Yok be abi olmuyor; olmuyor bu işler böyle.Sorma nedenini Sadin dayı.
Sen kuşlarınla yaşa dur.
Kire pise bulaşmıyorsun.
Kuşların pazarda para ediyor.
Kuşların sana koşuyor.
Ben kendi içimde yürüyemiyorum.
Dinim üzerine yemin ederim ki sana özeniyorum.
Abi daralmışım. Üstüme üstüme gelme ne olursun.
Radyodan haber falan filan dinlemiyor, pislik gazetelere hiç bakmıyorsun.

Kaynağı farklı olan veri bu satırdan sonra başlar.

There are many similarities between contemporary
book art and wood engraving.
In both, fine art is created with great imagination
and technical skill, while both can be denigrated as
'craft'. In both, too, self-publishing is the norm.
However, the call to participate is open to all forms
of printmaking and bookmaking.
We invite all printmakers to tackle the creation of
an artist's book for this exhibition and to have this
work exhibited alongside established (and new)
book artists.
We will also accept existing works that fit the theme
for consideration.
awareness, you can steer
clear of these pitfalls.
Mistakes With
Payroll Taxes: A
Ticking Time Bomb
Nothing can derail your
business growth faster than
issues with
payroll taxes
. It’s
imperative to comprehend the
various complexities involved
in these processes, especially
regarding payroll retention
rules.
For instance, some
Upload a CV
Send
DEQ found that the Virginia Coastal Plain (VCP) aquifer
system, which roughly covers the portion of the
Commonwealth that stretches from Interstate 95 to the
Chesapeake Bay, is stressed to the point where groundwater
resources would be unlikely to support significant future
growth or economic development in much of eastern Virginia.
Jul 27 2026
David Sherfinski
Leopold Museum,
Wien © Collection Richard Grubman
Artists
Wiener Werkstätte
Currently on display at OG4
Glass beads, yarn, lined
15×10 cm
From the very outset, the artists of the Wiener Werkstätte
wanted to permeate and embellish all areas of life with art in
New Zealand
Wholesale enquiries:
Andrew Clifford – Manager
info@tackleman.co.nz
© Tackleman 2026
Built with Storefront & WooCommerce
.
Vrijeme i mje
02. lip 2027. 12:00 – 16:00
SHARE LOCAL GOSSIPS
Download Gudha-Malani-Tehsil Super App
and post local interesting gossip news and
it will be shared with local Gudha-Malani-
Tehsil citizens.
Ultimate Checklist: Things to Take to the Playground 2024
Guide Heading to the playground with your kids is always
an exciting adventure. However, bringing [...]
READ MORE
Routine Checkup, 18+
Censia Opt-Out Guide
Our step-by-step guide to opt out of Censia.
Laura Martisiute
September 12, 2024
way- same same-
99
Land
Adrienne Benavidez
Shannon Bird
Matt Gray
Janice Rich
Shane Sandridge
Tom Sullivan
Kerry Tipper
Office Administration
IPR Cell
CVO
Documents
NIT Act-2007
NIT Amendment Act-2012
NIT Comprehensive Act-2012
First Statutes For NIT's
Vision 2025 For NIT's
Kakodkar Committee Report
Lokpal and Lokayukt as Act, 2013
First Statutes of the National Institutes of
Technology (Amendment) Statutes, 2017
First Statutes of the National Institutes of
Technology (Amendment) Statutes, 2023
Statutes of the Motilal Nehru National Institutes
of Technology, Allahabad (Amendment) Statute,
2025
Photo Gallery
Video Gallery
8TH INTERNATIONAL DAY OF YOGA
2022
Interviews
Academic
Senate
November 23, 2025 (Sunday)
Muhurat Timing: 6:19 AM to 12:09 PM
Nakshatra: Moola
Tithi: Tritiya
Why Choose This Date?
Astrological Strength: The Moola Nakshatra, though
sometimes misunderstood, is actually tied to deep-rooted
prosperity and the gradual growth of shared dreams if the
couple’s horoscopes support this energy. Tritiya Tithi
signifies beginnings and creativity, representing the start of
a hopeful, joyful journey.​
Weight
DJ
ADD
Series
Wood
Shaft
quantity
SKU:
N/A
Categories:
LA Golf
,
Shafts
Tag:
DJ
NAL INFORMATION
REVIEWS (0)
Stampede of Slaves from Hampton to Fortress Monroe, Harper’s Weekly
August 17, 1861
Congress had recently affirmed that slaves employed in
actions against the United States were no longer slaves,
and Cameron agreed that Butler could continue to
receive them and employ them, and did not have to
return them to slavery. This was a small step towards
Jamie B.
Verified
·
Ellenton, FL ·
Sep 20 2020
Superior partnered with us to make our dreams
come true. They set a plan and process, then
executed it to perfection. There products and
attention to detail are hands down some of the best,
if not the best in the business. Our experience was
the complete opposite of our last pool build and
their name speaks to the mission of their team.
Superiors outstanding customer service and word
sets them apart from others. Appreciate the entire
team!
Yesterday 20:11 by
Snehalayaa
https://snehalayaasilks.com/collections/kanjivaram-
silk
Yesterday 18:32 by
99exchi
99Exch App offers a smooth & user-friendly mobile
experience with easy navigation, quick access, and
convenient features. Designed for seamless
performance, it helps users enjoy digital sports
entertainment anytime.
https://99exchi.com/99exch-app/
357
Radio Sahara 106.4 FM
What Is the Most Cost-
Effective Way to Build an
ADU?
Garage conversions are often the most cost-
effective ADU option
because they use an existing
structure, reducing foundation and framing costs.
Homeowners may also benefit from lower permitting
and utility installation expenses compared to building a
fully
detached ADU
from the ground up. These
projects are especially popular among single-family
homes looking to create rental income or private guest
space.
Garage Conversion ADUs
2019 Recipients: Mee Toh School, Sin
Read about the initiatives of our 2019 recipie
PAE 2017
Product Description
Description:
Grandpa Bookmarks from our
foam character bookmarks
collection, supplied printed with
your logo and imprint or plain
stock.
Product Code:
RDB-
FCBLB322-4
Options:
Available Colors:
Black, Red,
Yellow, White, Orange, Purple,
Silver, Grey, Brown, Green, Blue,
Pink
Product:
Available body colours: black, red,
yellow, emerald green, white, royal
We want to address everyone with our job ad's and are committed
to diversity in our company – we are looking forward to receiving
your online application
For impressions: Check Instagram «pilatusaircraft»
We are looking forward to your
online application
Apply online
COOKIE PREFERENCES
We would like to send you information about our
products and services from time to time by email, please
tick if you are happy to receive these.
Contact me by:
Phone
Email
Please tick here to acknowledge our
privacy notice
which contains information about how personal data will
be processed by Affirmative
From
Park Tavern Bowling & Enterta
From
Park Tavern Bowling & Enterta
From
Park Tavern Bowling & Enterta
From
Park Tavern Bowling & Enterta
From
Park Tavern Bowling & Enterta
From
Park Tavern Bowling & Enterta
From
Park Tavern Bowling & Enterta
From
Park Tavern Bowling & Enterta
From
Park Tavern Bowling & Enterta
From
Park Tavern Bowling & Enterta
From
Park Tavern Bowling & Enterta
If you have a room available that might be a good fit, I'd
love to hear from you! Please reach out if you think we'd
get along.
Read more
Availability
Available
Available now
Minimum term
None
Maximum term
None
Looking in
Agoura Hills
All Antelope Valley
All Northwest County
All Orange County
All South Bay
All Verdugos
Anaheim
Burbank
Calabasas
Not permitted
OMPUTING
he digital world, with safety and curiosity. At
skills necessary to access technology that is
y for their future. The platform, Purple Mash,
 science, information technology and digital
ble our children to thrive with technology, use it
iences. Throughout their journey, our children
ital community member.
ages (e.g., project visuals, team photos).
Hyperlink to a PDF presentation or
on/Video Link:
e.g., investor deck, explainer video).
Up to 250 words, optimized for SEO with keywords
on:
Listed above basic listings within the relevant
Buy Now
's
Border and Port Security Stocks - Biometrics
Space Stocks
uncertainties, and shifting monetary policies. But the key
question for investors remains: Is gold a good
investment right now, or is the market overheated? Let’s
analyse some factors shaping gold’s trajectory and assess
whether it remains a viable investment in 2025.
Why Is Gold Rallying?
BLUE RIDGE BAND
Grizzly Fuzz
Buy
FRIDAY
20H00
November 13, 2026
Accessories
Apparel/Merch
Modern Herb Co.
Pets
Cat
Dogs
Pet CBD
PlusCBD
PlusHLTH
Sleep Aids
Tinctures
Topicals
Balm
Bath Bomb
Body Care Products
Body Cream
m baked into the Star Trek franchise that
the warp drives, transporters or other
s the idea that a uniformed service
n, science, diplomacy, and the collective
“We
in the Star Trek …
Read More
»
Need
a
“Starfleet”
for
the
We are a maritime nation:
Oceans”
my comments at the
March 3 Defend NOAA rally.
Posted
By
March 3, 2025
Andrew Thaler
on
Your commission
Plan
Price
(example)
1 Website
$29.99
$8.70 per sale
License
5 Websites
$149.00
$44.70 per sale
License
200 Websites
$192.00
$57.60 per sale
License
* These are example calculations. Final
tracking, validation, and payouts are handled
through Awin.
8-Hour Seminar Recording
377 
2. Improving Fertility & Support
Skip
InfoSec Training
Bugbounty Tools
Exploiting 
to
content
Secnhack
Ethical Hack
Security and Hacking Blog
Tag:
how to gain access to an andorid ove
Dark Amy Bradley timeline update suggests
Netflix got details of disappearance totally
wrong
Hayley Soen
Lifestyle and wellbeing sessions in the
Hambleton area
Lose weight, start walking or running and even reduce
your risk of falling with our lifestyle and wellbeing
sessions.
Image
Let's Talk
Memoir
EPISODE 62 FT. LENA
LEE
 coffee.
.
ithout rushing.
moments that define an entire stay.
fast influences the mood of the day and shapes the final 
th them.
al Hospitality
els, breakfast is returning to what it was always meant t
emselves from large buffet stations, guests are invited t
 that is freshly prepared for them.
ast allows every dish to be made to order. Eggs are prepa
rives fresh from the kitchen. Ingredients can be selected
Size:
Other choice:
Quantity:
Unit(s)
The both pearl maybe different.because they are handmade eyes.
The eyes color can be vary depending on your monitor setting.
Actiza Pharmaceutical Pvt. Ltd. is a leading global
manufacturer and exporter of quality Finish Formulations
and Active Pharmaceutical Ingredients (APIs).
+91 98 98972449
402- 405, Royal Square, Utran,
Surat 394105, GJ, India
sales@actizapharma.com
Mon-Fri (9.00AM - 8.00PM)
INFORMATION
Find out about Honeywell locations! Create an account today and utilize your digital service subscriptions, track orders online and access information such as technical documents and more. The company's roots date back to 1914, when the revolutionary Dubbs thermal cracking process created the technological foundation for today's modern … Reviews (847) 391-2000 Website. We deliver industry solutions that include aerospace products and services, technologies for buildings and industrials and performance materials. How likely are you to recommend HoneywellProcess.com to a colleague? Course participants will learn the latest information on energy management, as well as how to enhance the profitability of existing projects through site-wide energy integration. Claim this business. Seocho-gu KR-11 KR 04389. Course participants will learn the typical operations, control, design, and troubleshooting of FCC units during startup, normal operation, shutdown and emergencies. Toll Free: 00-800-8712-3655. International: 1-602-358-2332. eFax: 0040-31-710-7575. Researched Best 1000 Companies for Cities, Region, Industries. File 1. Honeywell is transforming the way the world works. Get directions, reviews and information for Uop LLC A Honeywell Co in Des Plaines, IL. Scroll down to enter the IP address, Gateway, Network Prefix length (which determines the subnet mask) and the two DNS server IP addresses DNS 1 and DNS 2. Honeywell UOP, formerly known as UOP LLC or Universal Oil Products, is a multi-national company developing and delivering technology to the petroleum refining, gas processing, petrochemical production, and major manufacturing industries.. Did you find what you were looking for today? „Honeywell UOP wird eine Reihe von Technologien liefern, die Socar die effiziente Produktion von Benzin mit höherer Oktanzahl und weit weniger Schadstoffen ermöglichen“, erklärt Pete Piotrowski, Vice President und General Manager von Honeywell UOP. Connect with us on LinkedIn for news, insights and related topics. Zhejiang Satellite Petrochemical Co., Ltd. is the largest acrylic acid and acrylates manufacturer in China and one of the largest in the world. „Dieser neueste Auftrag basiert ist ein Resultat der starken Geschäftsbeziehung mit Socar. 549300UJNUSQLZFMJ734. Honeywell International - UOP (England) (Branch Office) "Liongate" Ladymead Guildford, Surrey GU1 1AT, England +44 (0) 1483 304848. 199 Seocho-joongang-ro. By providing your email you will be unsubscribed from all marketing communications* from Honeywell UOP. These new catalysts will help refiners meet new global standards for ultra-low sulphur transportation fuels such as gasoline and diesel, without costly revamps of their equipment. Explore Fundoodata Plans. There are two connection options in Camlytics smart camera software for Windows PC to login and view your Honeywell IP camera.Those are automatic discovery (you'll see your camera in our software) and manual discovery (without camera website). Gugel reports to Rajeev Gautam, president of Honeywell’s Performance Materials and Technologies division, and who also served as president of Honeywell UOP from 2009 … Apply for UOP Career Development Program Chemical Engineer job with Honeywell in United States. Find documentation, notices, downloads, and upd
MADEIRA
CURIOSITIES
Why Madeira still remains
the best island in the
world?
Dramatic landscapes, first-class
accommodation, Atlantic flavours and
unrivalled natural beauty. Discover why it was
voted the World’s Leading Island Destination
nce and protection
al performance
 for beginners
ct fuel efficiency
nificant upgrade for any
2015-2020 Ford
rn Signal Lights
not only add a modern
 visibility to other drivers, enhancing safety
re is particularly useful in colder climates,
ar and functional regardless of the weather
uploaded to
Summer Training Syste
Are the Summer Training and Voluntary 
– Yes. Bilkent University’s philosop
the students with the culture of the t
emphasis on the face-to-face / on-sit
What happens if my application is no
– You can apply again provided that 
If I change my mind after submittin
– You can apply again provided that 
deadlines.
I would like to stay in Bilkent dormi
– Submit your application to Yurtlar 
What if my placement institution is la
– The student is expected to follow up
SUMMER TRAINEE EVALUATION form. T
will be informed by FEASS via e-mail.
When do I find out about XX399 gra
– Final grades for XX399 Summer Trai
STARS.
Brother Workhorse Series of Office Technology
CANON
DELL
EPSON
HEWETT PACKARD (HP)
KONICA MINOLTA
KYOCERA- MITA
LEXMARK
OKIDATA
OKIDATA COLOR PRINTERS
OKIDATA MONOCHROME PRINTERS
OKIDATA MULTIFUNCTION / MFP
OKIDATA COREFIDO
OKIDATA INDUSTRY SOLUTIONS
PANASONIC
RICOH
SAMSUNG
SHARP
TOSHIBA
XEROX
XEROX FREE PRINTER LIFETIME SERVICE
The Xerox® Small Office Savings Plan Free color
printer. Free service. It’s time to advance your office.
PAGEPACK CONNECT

“Benim işim ******** yazarlarla, haberciklerle işim olmaz” diyorsun.
İyi de ediyorsun.
Sadin abi! İyi ediyorsun lakin ağzımdan boşun bir-iki laf almaya çalışma.
Canım öyle sıkılıyor ki, diyemiyorum işte.
Dün değirmenci Mintaz dayımla beraberdim. Kafamın dumanlı olduğunu o da anlamış ki derdimi sordu durdu. On tane çuvalı beraber öğüttük; hiç konuşmadım. Domatesli pilav yerken bile konuşmadık. “Mintaz dayı ne olur beni bende bırak” dedim. “Yeğen sen işini bilirsin” dedi. Dahasını demedi. İşine baktı. Bende İkindi vakti Karakoya gittim. Bana hep dar gelen ayakkabılarımı çıkardım. İri kıyım onbeş zeytin ağacının altını bel küreği ile soluksuz ve hatta bir yudum su içmeden belledim. Mevsim sonbaharmış falan da demedim. Ayaklarımın altı morarmış, onu da umur etmedim. Toprak feleğini şaşırdı. Türkü bile söylemedim ve babamın bir zamanlar yaptığı gelmiş-geçmiş küfürleri dahi savurmadım.
Aynen böyle Sadin dayı. Bu Ökkeş’e ne oldu deyip durma.
Ben şimdi Kırklardaki bahçeye gideceğim ve kerpiç evden on beş-yirmi gün çıkmayacağım. Bizim evin önünden geçerken anam Sakine’ye: “Oğlun Ökkeş yine kafayı bozmuş, bir başka alemde geziyor” diye çağırıver. O anlar. Sana detay falan da sormaz.
Değmiyormuş be abi. Sen sadece buncasını bil yeter.
Canım çok sıkkın işte. Hem de bildiğinden daha çok.